Problem to solve: Return the entries exactly. Images are not part of the copy.

Information supplied:
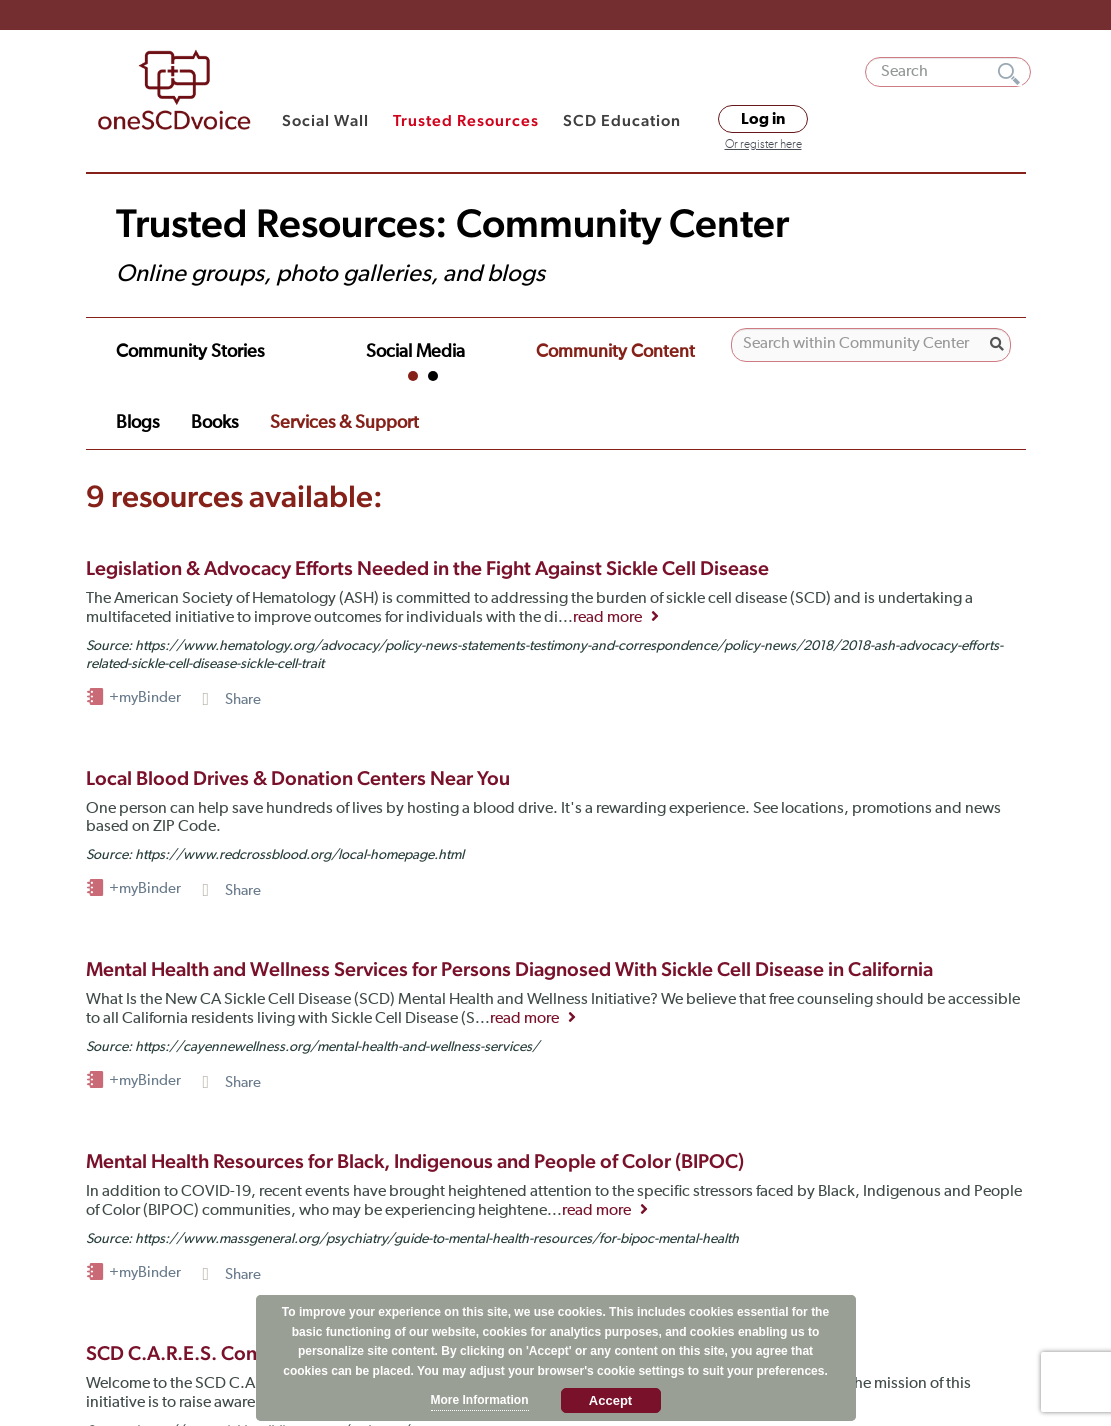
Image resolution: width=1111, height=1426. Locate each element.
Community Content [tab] (510, 339)
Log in (763, 119)
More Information (480, 1400)
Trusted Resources (466, 120)
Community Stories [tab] (180, 339)
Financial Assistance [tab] (183, 360)
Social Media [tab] (343, 339)
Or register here (763, 145)
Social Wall (325, 120)
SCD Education (622, 120)
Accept (610, 1400)
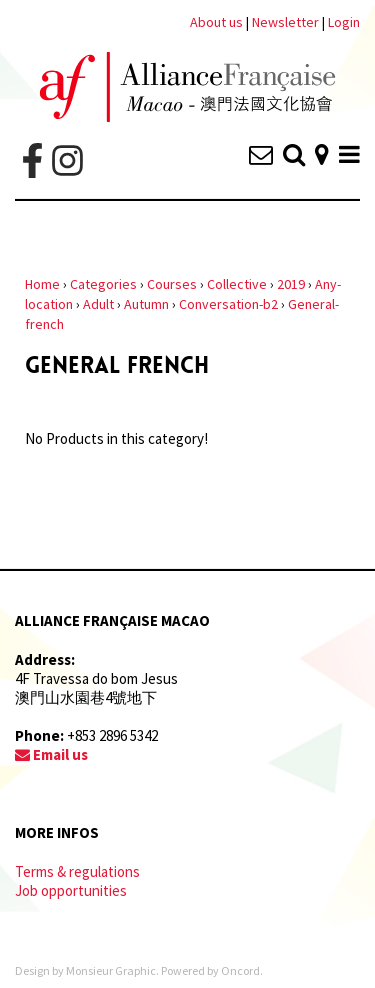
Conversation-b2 (228, 304)
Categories (103, 284)
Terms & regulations (77, 871)
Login (344, 22)
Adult (98, 304)
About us (216, 22)
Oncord (240, 970)
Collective (237, 284)
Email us (51, 754)
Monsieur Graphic (111, 970)
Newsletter (287, 22)
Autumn (146, 304)
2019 (291, 284)
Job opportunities (71, 890)
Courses (172, 284)
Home (42, 284)
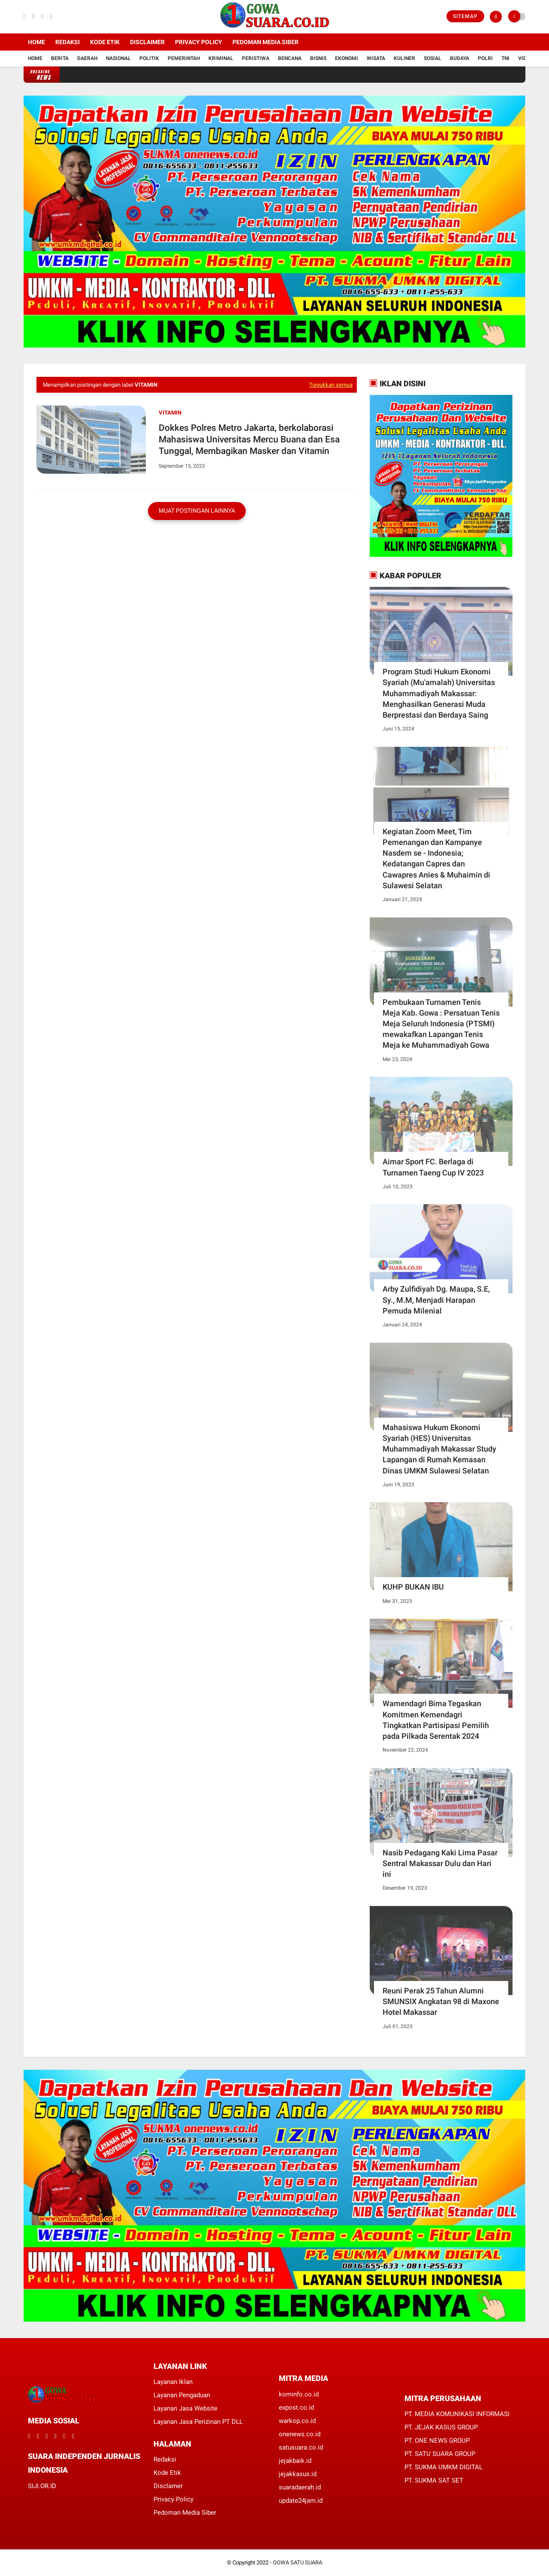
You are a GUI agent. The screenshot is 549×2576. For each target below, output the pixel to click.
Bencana (290, 58)
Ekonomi (346, 58)
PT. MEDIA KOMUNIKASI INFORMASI (457, 2414)
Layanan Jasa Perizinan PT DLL (198, 2422)
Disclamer (168, 2486)
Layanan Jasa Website (185, 2408)
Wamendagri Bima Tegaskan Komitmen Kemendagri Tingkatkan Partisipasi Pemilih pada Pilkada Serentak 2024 (436, 1719)
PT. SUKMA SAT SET (433, 2480)
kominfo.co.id (299, 2394)
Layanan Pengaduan (182, 2395)
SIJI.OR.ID (42, 2486)
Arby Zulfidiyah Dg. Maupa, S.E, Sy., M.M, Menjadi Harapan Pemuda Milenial (436, 1299)
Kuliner (404, 58)
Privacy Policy (198, 42)
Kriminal (220, 58)
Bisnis (318, 58)
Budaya (459, 58)
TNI (505, 58)
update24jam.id (301, 2500)
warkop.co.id (297, 2421)
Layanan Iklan (173, 2382)
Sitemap (465, 16)
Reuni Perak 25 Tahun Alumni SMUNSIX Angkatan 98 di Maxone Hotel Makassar (441, 2001)
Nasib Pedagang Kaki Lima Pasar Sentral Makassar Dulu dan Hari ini (440, 1863)
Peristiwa (255, 58)
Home (36, 42)
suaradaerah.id (300, 2487)
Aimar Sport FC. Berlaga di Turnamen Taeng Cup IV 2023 (433, 1167)
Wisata (376, 58)
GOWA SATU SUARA (297, 2562)
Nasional (118, 58)
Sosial (432, 58)
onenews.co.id (299, 2434)
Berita (60, 58)
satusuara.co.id (301, 2447)
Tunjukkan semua (331, 385)
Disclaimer (147, 42)
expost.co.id (296, 2407)
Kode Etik (105, 42)
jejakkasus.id (298, 2474)
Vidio (525, 58)
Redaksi (67, 42)
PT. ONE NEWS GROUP (437, 2440)
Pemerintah (184, 58)
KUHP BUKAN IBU (413, 1586)
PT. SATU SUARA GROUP (439, 2454)
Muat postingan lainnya (197, 510)
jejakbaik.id (295, 2461)
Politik (149, 58)
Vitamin (170, 412)
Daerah (87, 58)
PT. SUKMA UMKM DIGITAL (443, 2467)
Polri (485, 58)
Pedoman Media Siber (265, 42)
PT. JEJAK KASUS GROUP (441, 2427)
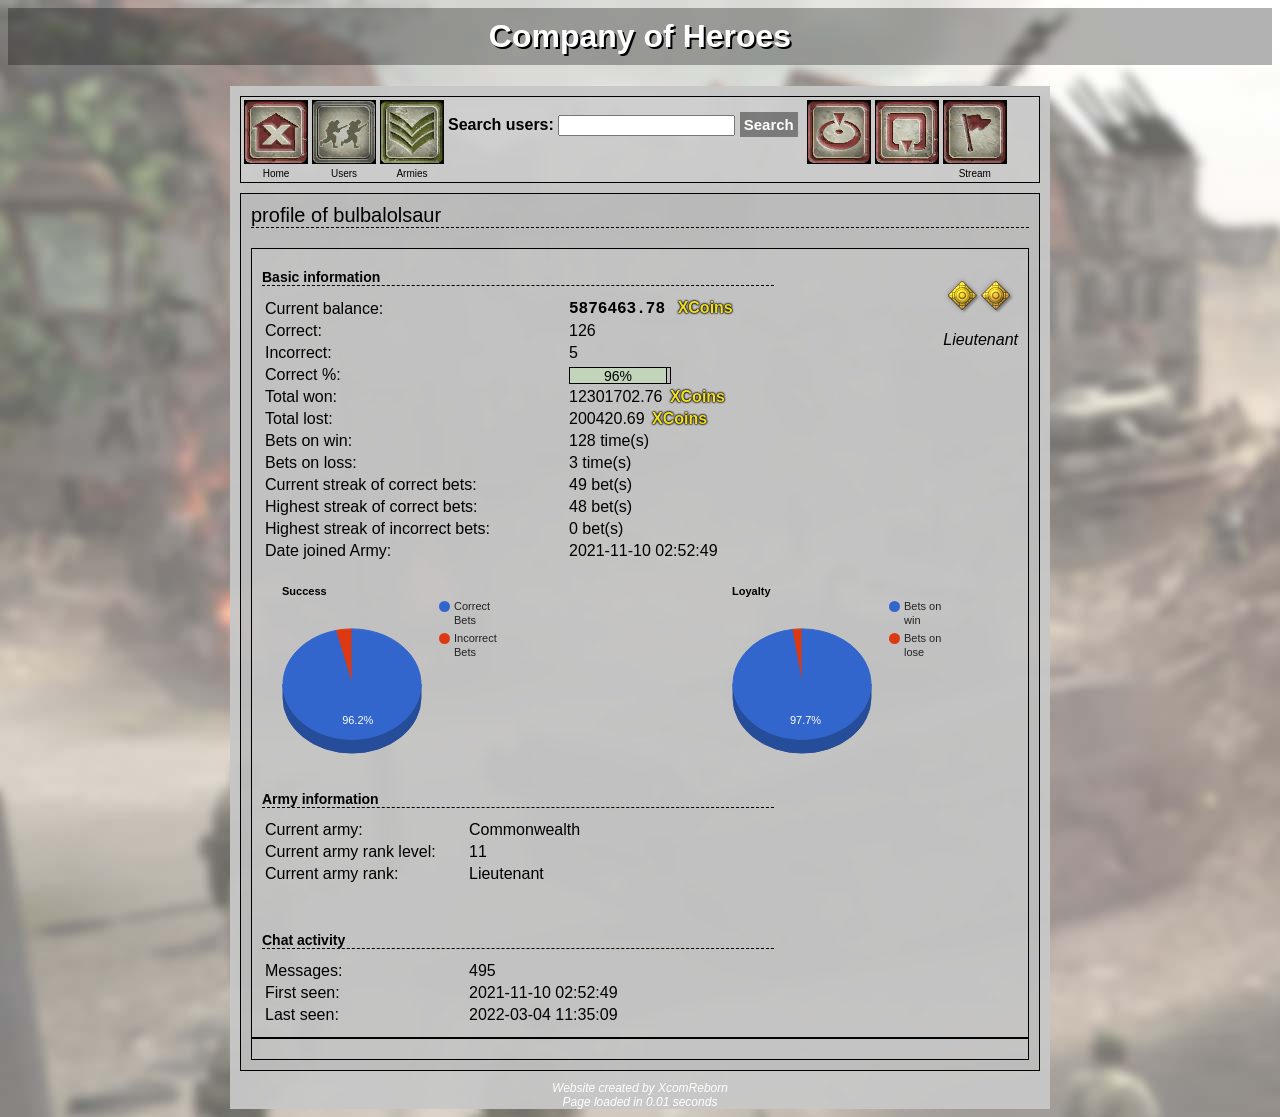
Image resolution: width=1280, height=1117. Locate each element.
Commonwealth (524, 829)
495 (482, 970)
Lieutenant (506, 873)
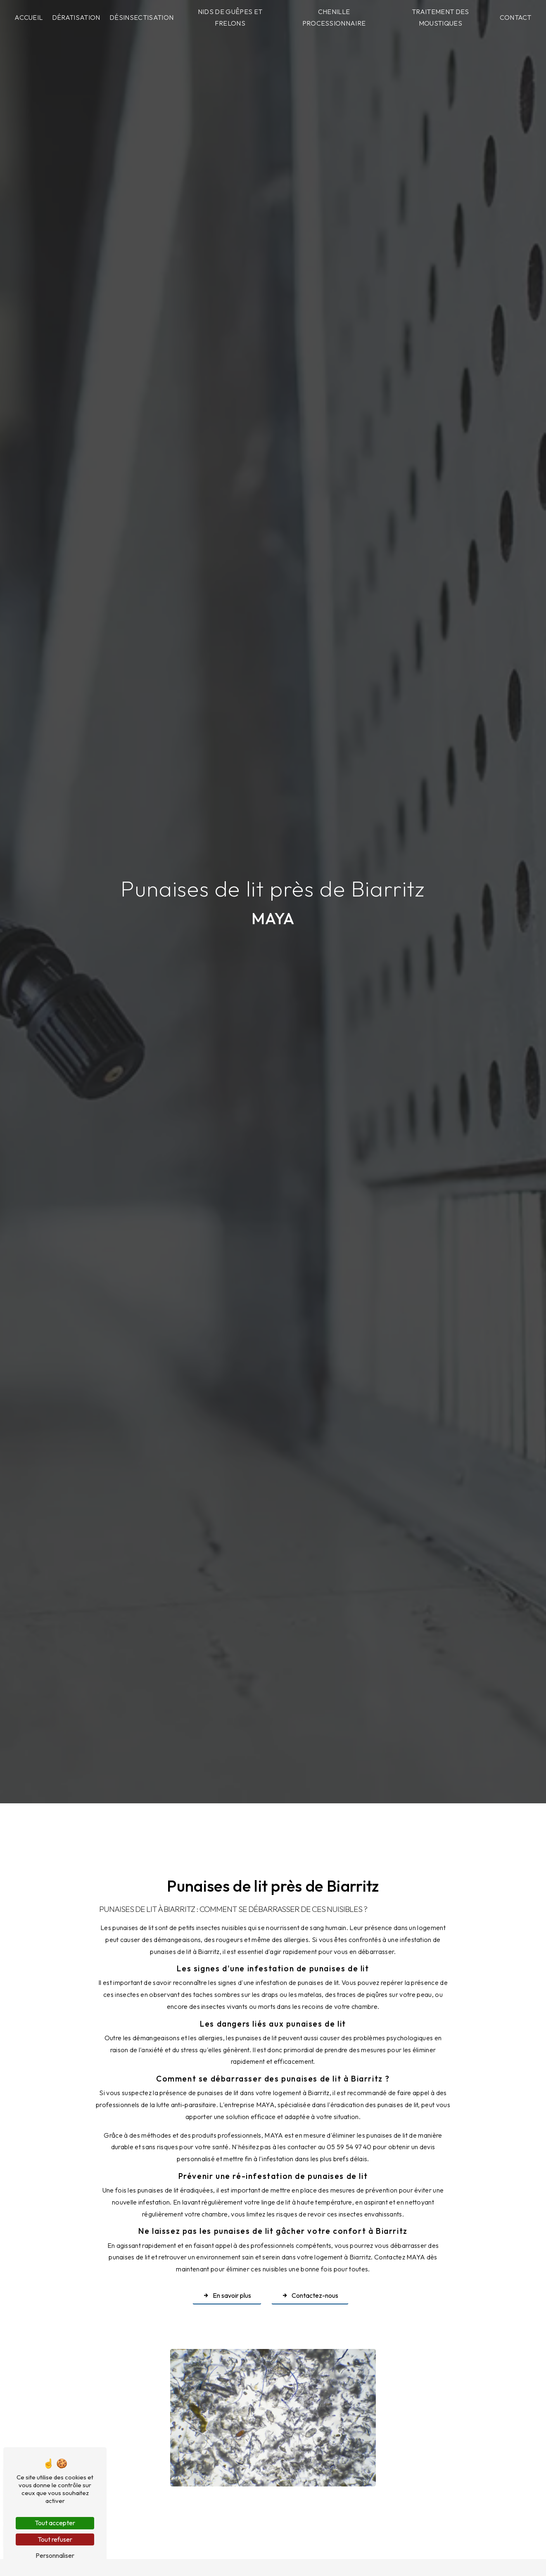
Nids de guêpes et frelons (230, 17)
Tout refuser (55, 2539)
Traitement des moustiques (440, 17)
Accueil (28, 17)
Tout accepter (55, 2523)
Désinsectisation (141, 17)
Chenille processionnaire (334, 17)
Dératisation (76, 17)
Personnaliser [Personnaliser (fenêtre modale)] (55, 2555)
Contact (516, 17)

Result:
Image resolution: width=1111, height=1426. Locate each element.
Community Content [tab] (510, 339)
Log in (763, 119)
More Information (480, 1400)
Trusted Resources (466, 120)
Community Stories [tab] (180, 339)
Financial Assistance [tab] (183, 360)
Social Media [tab] (343, 339)
Or register here (763, 145)
Social Wall (325, 120)
SCD Education (622, 120)
Accept (610, 1400)
Conversation-b2 (228, 304)
Categories (103, 284)
Terms & regulations (77, 871)
Login (344, 22)
Adult (98, 304)
About us (216, 22)
Oncord (240, 970)
Collective (237, 284)
Email us (51, 754)
Monsieur Graphic (111, 970)
Newsletter (287, 22)
Autumn (146, 304)
2019 (291, 284)
Job opportunities (71, 890)
Courses (172, 284)
Home (42, 284)
You are a GUI agent. The screenshot is 549×2576. For each target below, output the pixel to click.
Bencana (290, 58)
Ekonomi (346, 58)
PT. MEDIA KOMUNIKASI INFORMASI (457, 2414)
Layanan Jasa Perizinan PT DLL (198, 2422)
Disclamer (168, 2486)
Layanan Jasa Website (185, 2408)
Wamendagri Bima Tegaskan Komitmen Kemendagri Tingkatkan Partisipasi Pemilih pada Pilkada Serentak 2024 (436, 1719)
PT. SUKMA SAT SET (433, 2480)
kominfo.co.id (299, 2394)
Layanan Pengaduan (182, 2395)
SIJI.OR.ID (42, 2486)
Arby Zulfidiyah Dg. Maupa, S.E, Sy., M.M, Menjadi Harapan Pemuda Milenial (436, 1299)
Kuliner (404, 58)
Privacy Policy (198, 42)
Kriminal (220, 58)
Bisnis (318, 58)
Budaya (459, 58)
TNI (505, 58)
update24jam.id (301, 2500)
warkop.co.id (297, 2421)
Layanan Iklan (173, 2382)
Sitemap (465, 16)
Reuni Perak 25 Tahun Alumni SMUNSIX Angkatan 98 di Maxone Hotel Makassar (441, 2001)
Nasib Pedagang Kaki Lima Pasar Sentral Makassar Dulu dan Hari ini (440, 1863)
Peristiwa (255, 58)
Home (36, 42)
suaradaerah.id (300, 2487)
Aimar Sport FC. Berlaga di Turnamen Taeng Cup IV 2023 (433, 1167)
Wisata (376, 58)
GOWA SATU SUARA (297, 2562)
Nasional (118, 58)
Sosial (432, 58)
onenews.co.id (299, 2434)
Berita (60, 58)
satusuara.co.id (301, 2447)
Tunjukkan semua (331, 385)
Disclaimer (147, 42)
expost.co.id (296, 2407)
Kode Etik (105, 42)
jejakkasus.id (298, 2474)
Vidio (525, 58)
Redaksi (67, 42)
PT. ONE NEWS GROUP (437, 2440)
Pemerintah (184, 58)
KUHP BUKAN IBU (413, 1586)
PT. SATU SUARA GROUP (439, 2454)
Muat postingan lainnya (197, 510)
jejakbaik.id (295, 2461)
Politik (149, 58)
Vitamin (170, 412)
Daerah (87, 58)
PT. SUKMA UMKM DIGITAL (443, 2467)
Polri (485, 58)
Pedoman Media Siber (265, 42)
PT. JEJAK KASUS GROUP (441, 2427)
Image resolution: width=1280, height=1117. Locate each element.
Commonwealth (524, 829)
495 (482, 970)
Lieutenant (506, 873)
Nids de guêpes et frelons (230, 17)
Tout refuser (55, 2539)
Traitement des moustiques (440, 17)
Accueil (28, 17)
Tout accepter (55, 2523)
Désinsectisation (141, 17)
Chenille processionnaire (334, 17)
Dératisation (76, 17)
Personnaliser [Personnaliser (fenêtre modale)] (55, 2555)
Contact (516, 17)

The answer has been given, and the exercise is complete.